**THE PROBLEM**
Show only those lines of the entries where the string "limpieza" is found.

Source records
========

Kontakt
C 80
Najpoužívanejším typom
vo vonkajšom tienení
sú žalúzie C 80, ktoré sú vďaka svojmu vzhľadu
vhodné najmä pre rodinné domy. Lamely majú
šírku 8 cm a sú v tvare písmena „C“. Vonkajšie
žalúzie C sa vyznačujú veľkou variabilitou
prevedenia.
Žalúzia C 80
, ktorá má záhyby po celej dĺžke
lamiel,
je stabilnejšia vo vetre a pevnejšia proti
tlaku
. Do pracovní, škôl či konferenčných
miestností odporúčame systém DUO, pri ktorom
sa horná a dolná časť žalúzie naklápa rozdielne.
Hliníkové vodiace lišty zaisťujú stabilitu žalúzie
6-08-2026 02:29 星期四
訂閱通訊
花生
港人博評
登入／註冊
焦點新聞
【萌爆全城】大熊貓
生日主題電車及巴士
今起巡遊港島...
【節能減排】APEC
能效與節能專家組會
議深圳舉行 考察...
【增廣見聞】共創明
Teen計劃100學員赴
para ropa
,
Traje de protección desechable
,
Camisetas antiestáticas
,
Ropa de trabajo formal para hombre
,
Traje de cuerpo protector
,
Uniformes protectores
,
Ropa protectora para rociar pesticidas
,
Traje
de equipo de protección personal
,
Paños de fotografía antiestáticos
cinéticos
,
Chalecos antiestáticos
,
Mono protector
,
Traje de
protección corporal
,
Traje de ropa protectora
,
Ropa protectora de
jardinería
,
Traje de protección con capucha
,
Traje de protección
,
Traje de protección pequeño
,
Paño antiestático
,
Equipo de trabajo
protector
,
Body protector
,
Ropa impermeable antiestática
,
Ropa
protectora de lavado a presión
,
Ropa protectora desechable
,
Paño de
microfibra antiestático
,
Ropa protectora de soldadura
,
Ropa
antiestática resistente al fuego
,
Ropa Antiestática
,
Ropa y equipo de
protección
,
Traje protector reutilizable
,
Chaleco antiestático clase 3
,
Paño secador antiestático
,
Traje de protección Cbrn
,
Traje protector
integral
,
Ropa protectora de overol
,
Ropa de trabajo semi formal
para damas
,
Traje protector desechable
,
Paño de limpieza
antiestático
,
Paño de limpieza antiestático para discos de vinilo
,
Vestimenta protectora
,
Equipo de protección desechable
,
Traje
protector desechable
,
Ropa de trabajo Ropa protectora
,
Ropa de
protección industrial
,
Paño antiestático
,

========

**FINISHED EXERCISE**
Paño de limpieza
Paño de limpieza antiestático para discos de vinilo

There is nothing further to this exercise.